Life on the Stage in Utah Comedy: Advice for Aspiring Professional Comedians
Art
Ask any comedian, and they will tell you that comedy may look easy, but it is actually very hard work. As an entertainment form, it is demanding, time-consuming and it can take years for comedians to develop their talent before they start to see any kind of payoff. Yet, we have a pretty large group of entertaining individuals in the state who do this week in and week out. In the final installment of our three-part series on Utah comedy, SLUG sought out three of these hard-working comedians who were willing to talk about the ins and outs of getting up onstage and staying there. We met up at a quaint little late night pancake and waffle house to discuss what it takes to really call yourself a professional comedian.

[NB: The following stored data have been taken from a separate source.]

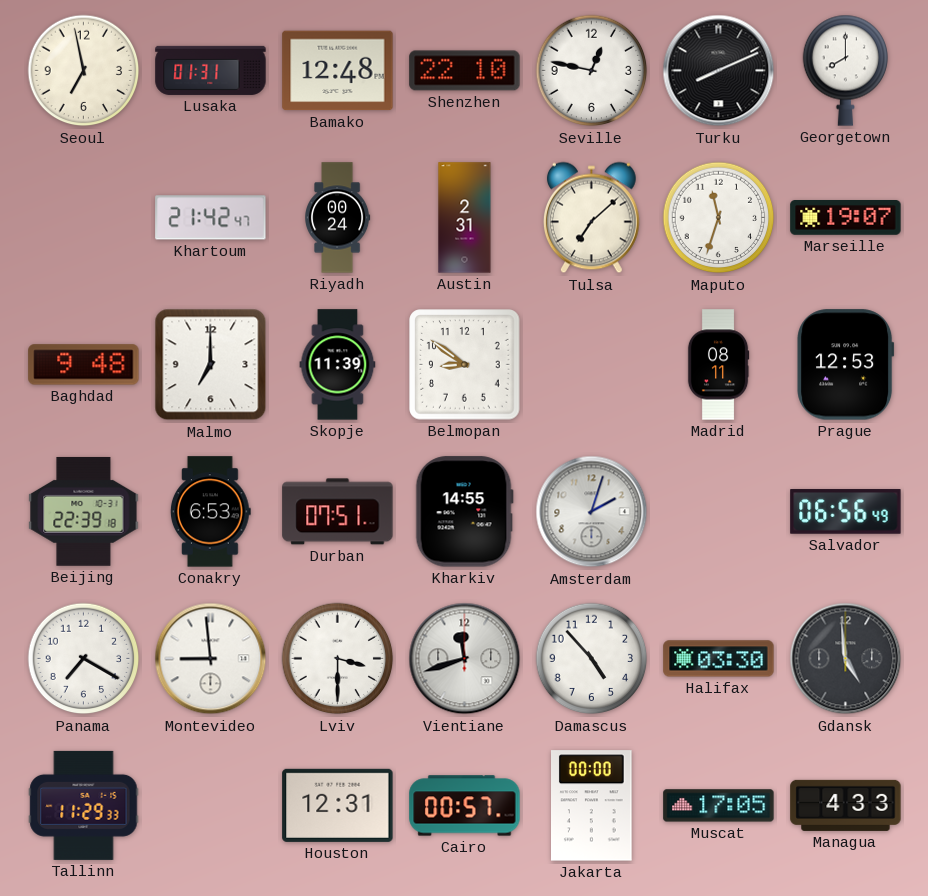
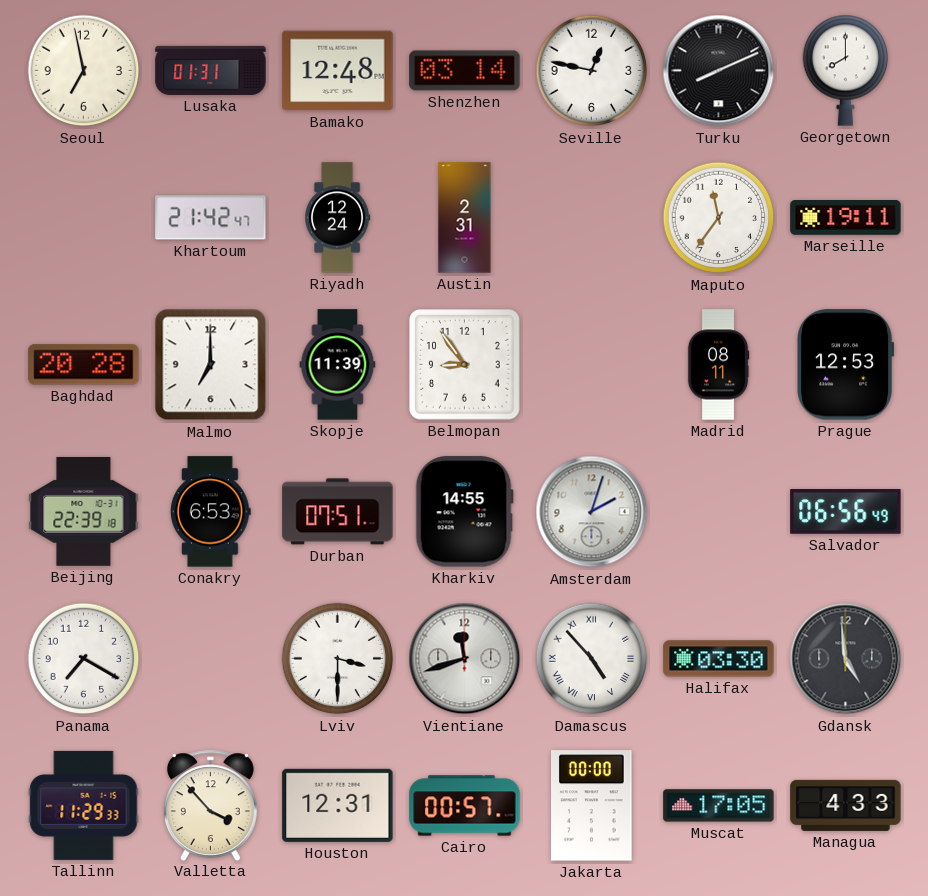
Shenzhen: 22:10 -> 03:14
Riyadh: 00:24 -> 12:24
Tulsa: 7:08 -> none
Maputo: 11:33 -> 11:36
Marseille: 19:07 -> 19:11
Baghdad: 9:48 -> 20:28
Belmopan: 8:51 -> 8:54
Montevideo: 8:59 -> none
Damascus numerals: Arabic -> Roman
Valletta: none -> 3:53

The Comedians Providing Platforms for Comedy
There are more than a handful of professional comedians in the Greater Salt Lake City area that regularly have shows, set up the opportunity for showcases and organize open mic nights. We narrowed down comedians running three shows that have been around for different stretches of time: Comedy and Other Opinions, You’ve Gotta Be Kidding and Adrenaline. These are shows set up by comedians geared toward comedy lovers that showcase different aspects of the genre. They blend stand-up and improv, provide insight into how quick-witted comedians can be and showcase the guts and intelligence that it takes to call yourself a professional comedian.

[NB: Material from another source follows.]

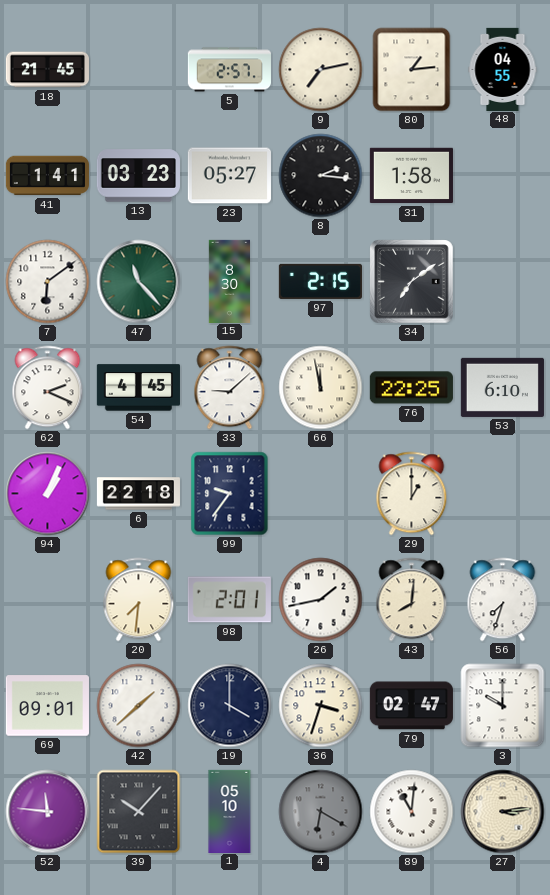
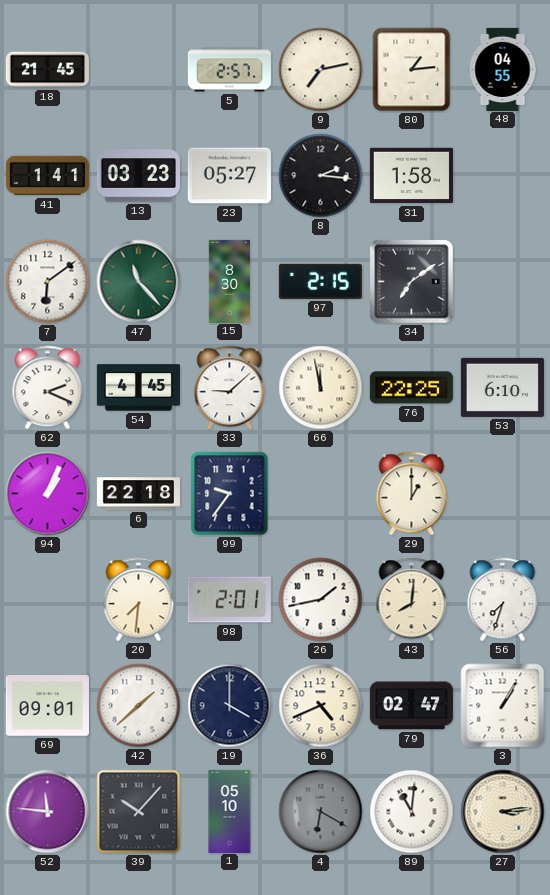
36: 3:33 -> 4:41
3: 10:00 -> 1:05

Jason Harvey is no stranger to what it’s like to be a hard-working professional comedian, he’s been getting up on stage and entertaining Utah crowds for more than six years. In addition to regularly performing on shows all over the state, Harvey has also set up his own hit show and had a hand in getting other venues off the ground. He started out as most comics do by continuously hitting open mic nights starting with the go-to at Wiseguys Comedy Club every Wednesday, only missing one or two opportunities to get on stage in the first year. It took six or seven months of getting his stage chops until he was ever booked onto someone’s show. Now, he’s got his own monthly special with Comedy and Other Opinions, which is now being featured at the new Club at 50 West downtown and has been going strong for two years.
Eileen Dobbins is a newcomer to the scene who has just hit her 18-month mark for doing stand-up. In that short time, she’s been a fast-rising star. She received the honor of becoming a finalist in the Salt City Comedy Competition at Club at 50 West and like Harvey, she started at Wiseguys open mic on Wednesday nights. Dobbins was about nine months in before getting booked on her first show, Travis Tate put her on a show in Tooele on Valentines day. “Sometimes being a single loser pays off!” she muses. Dobbins started her own monthly show, You’ve Gotta Be Kidding about five months ago. She’s also been seen on Dungeon’s and Comedy and Harvey’s Comedy and Other Opinions. Notably this October she competed at the She Devil Comedy Fest in New York City.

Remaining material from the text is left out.